Stored data entries:
-- Opening Marker --
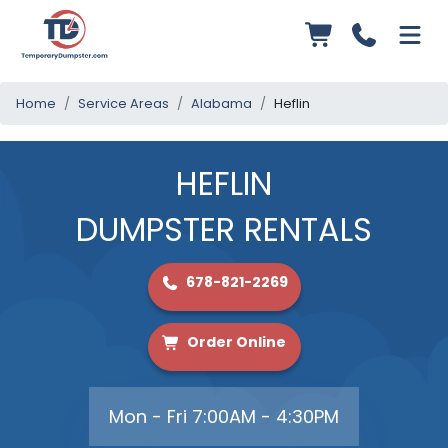
Home
Service Areas
Alabama
Heflin
HEFLIN
DUMPSTER RENTALS
678-821-2269
Order Online
Mon - Fri 7:00AM - 4:30PM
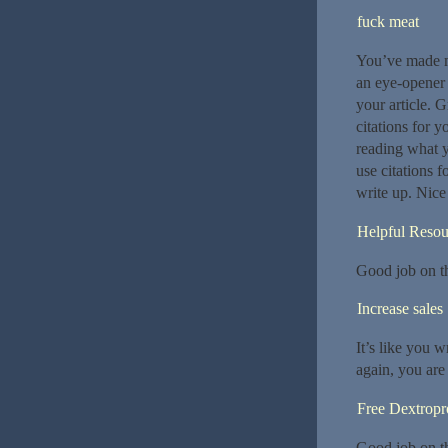
fuck meat
You’ve made my
an eye-opener f
your article. 
citations for 
reading what y
use citations f
write up. Nice
Helpful Resou
Good job on thi
Increase sales
It’s like you 
again, you are
Free Dextrop
Good job on thi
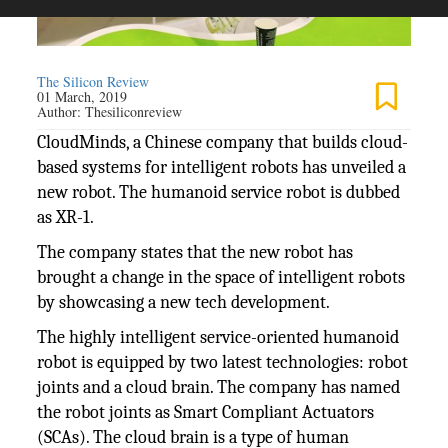
The Silicon Review
01 March, 2019
Author:
Thesiliconreview
CloudMinds, a Chinese company that builds cloud-
based systems for intelligent robots has unveiled a
new robot. The humanoid service robot is dubbed
as XR-1.
The company states that the new robot has
brought a change in the space of intelligent robots
by showcasing a new tech development.
The highly intelligent service-oriented humanoid
robot is equipped by two latest technologies: robot
joints and a cloud brain. The company has named
the robot joints as Smart Compliant Actuators
(SCAs). The cloud brain is a type of human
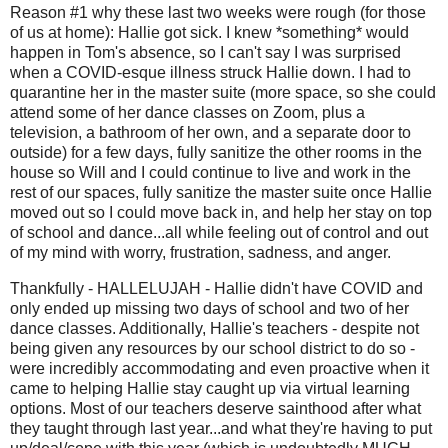
Reason #1 why these last two weeks were rough (for those
of us at home): Hallie got sick. I knew *something* would
happen in Tom's absence, so I can't say I was surprised
when a COVID-esque illness struck Hallie down. I had to
quarantine her in the master suite (more space, so she could
attend some of her dance classes on Zoom, plus a
television, a bathroom of her own, and a separate door to
outside) for a few days, fully sanitize the other rooms in the
house so Will and I could continue to live and work in the
rest of our spaces, fully sanitize the master suite once Hallie
moved out so I could move back in, and help her stay on top
of school and dance...all while feeling out of control and out
of my mind with worry, frustration, sadness, and anger.
Thankfully - HALLELUJAH - Hallie didn't have COVID and
only ended up missing two days of school and two of her
dance classes. Additionally, Hallie's teachers - despite not
being given any resources by our school district to do so -
were incredibly accommodating and even proactive when it
came to helping Hallie stay caught up via virtual learning
options. Most of our teachers deserve sainthood after what
they taught through last year...and what they're having to put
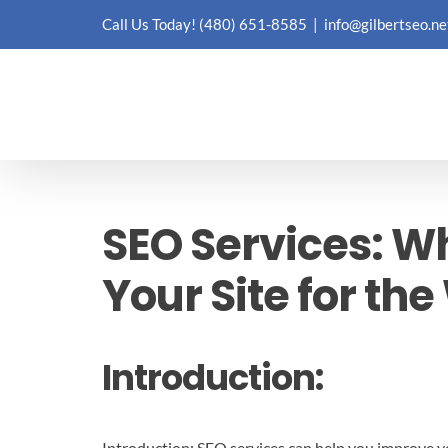
Skip
Call Us Today!
(480) 651-8585
|
info@gilbertseo.ne
to
content
SEO Services: W
Your Site for th
Introduction:
Introduction: SEO services can help you improve you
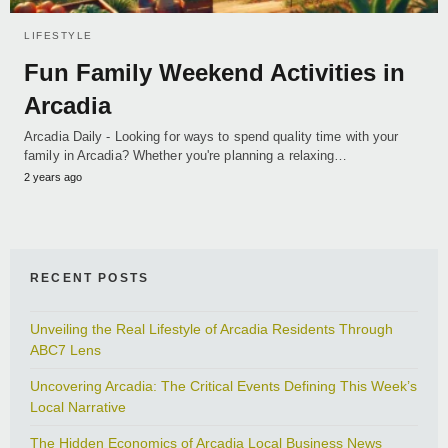
LIFESTYLE
Fun Family Weekend Activities in
Arcadia
Arcadia Daily - Looking for ways to spend quality time with your
family in Arcadia? Whether you're planning a relaxing…
2 years ago
RECENT POSTS
Unveiling the Real Lifestyle of Arcadia Residents Through
ABC7 Lens
Uncovering Arcadia: The Critical Events Defining This Week’s
Local Narrative
The Hidden Economics of Arcadia Local Business News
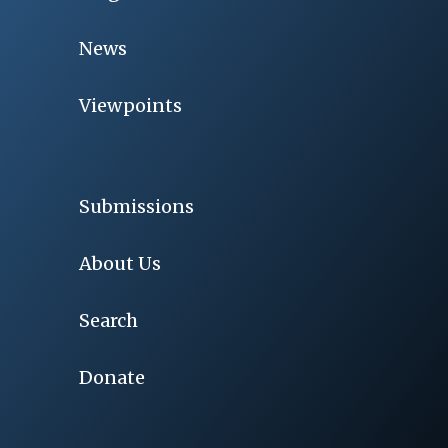
News
Viewpoints
Submissions
About Us
Search
Donate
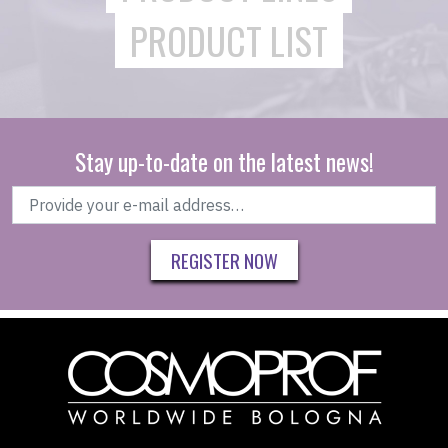
PRODUCT LIST
Stay up-to-date on the latest news!
REGISTER NOW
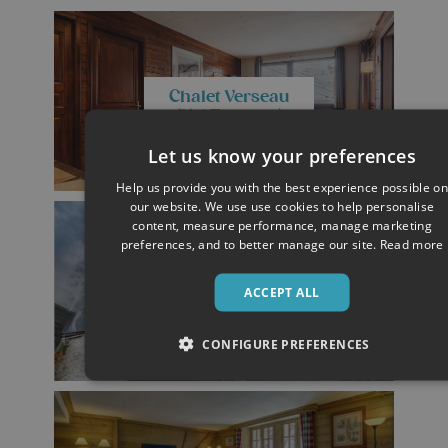
Chalet Verseau
(Val Thorens)
Let us know your preferences
Help us provide you with the best experience possible on
our website. We use use cookies to help personalise
content, measure performance, manage marketing
preferences, and to better manage our site.
Read more
Chalet Gorges
ACCEPT ALL
(Les Deux Alpes)
CONFIGURE PREFERENCES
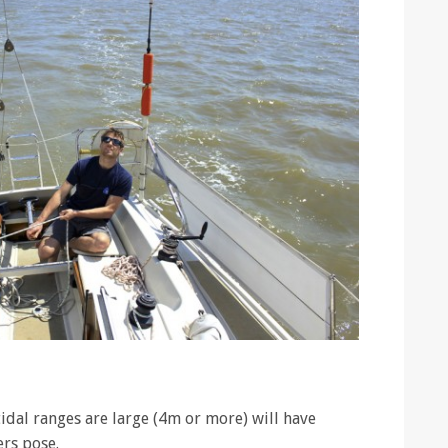
idal ranges are large (4m or more) will have
rs pose.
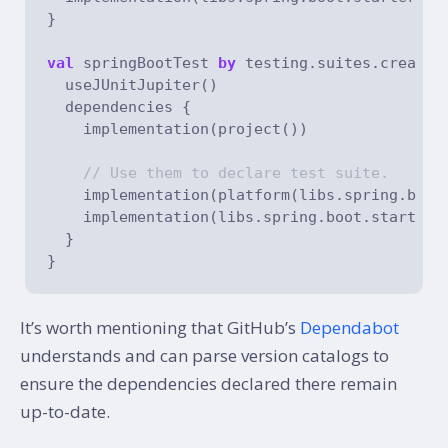
}

val
 springBootTest 
by
 testing.suites.creatin
  useJUnitJupiter()

  dependencies {

    implementation(project())

// Use them to declare test suite.
    implementation(platform(libs.spring.boot.
    implementation(libs.spring.boot.starter.t
  }

It’s worth mentioning that GitHub’s
Dependabot
understands and can parse version catalogs to
ensure the dependencies declared there remain
up-to-date.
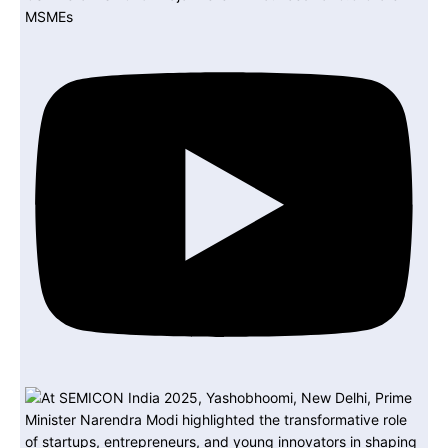
MSMEs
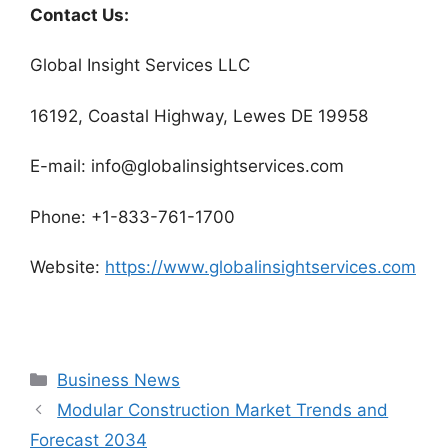
Contact Us:
Global Insight Services LLC
16192, Coastal Highway, Lewes DE 19958
E-mail: info@globalinsightservices.com
Phone: +1-833-761-1700
Website:
https://www.globalinsightservices.com
Categories
Business News
Modular Construction Market Trends and
Forecast 2034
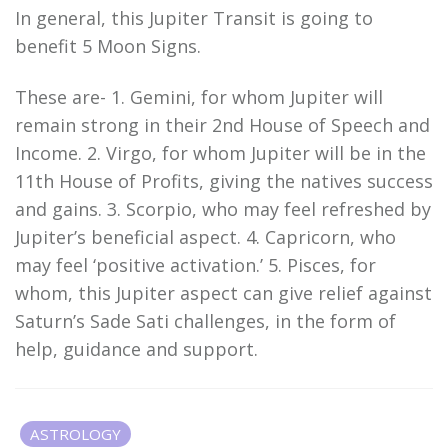
In general, this Jupiter Transit is going to
benefit 5 Moon Signs.
These are- 1. Gemini, for whom Jupiter will
remain strong in their 2nd House of Speech and
Income. 2. Virgo, for whom Jupiter will be in the
11th House of Profits, giving the natives success
and gains. 3. Scorpio, who may feel refreshed by
Jupiter’s beneficial aspect. 4. Capricorn, who
may feel ‘positive activation.’ 5. Pisces, for
whom, this Jupiter aspect can give relief against
Saturn’s Sade Sati challenges, in the form of
help, guidance and support.
ASTROLOGY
-- Closing Marker --
What this task involves:
The reply must contain every entry above, exactly as written, and none of the pictures.

Solution for this problem:
Home
Service Areas
Alabama
Heflin
HEFLIN
DUMPSTER RENTALS
678-821-2269
Order Online
Mon - Fri 7:00AM - 4:30PM
fuck meat
You’ve made my
an eye-opener f
your article. 
citations for 
reading what y
use citations f
write up. Nice
Helpful Resou
Good job on thi
Increase sales
It’s like you 
again, you are
Free Dextrop
Good job on thi
The Silicon Review
01 March, 2019
Author:
Thesiliconreview
CloudMinds, a Chinese company that builds cloud-
based systems for intelligent robots has unveiled a
new robot. The humanoid service robot is dubbed
as XR-1.
The company states that the new robot has
brought a change in the space of intelligent robots
by showcasing a new tech development.
The highly intelligent service-oriented humanoid
robot is equipped by two latest technologies: robot
joints and a cloud brain. The company has named
the robot joints as Smart Compliant Actuators
(SCAs). The cloud brain is a type of human
Reason #1 why these last two weeks were rough (for those
of us at home): Hallie got sick. I knew *something* would
happen in Tom's absence, so I can't say I was surprised
when a COVID-esque illness struck Hallie down. I had to
quarantine her in the master suite (more space, so she could
attend some of her dance classes on Zoom, plus a
television, a bathroom of her own, and a separate door to
outside) for a few days, fully sanitize the other rooms in the
house so Will and I could continue to live and work in the
rest of our spaces, fully sanitize the master suite once Hallie
moved out so I could move back in, and help her stay on top
of school and dance...all while feeling out of control and out
of my mind with worry, frustration, sadness, and anger.
Thankfully - HALLELUJAH - Hallie didn't have COVID and
only ended up missing two days of school and two of her
dance classes. Additionally, Hallie's teachers - despite not
being given any resources by our school district to do so -
were incredibly accommodating and even proactive when it
came to helping Hallie stay caught up via virtual learning
options. Most of our teachers deserve sainthood after what
they taught through last year...and what they're having to put
Skip
Call Us Today!
(480) 651-8585
|
info@gilbertseo.ne
to
content
SEO Services: W
Your Site for th
Introduction:
Introduction: SEO services can help you improve you
LIFESTYLE
Fun Family Weekend Activities in
Arcadia
Arcadia Daily - Looking for ways to spend quality time with your
family in Arcadia? Whether you're planning a relaxing…
2 years ago
RECENT POSTS
Unveiling the Real Lifestyle of Arcadia Residents Through
ABC7 Lens
Uncovering Arcadia: The Critical Events Defining This Week’s
Local Narrative
The Hidden Economics of Arcadia Local Business News
News
Viewpoints
Submissions
About Us
Search
Donate
PRODUCT LIST
Stay up-to-date on the latest news!
REGISTER NOW
Chalet Verseau
(Val Thorens)
Let us know your preferences
Help us provide you with the best experience possible on
our website. We use use cookies to help personalise
content, measure performance, manage marketing
preferences, and to better manage our site.
Read more
Chalet Gorges
ACCEPT ALL
(Les Deux Alpes)
CONFIGURE PREFERENCES
idal ranges are large (4m or more) will have
rs pose.
}

val
 springBootTest 
by
 testing.suites.creatin
  useJUnitJupiter()

  dependencies {

    implementation(project())

// Use them to declare test suite.
    implementation(platform(libs.spring.boot.
    implementation(libs.spring.boot.starter.t
  }

It’s worth mentioning that GitHub’s
Dependabot
understands and can parse version catalogs to
ensure the dependencies declared there remain
up-to-date.
MSMEs
Contact Us:
Global Insight Services LLC
16192, Coastal Highway, Lewes DE 19958
E-mail: info@globalinsightservices.com
Phone: +1-833-761-1700
Website:
https://www.globalinsightservices.com
Categories
Business News
Modular Construction Market Trends and
Forecast 2034
In general, this Jupiter Transit is going to
benefit 5 Moon Signs.
These are- 1. Gemini, for whom Jupiter will
remain strong in their 2nd House of Speech and
Income. 2. Virgo, for whom Jupiter will be in the
11th House of Profits, giving the natives success
and gains. 3. Scorpio, who may feel refreshed by
Jupiter’s beneficial aspect. 4. Capricorn, who
may feel ‘positive activation.’ 5. Pisces, for
whom, this Jupiter aspect can give relief against
Saturn’s Sade Sati challenges, in the form of
help, guidance and support.
ASTROLOGY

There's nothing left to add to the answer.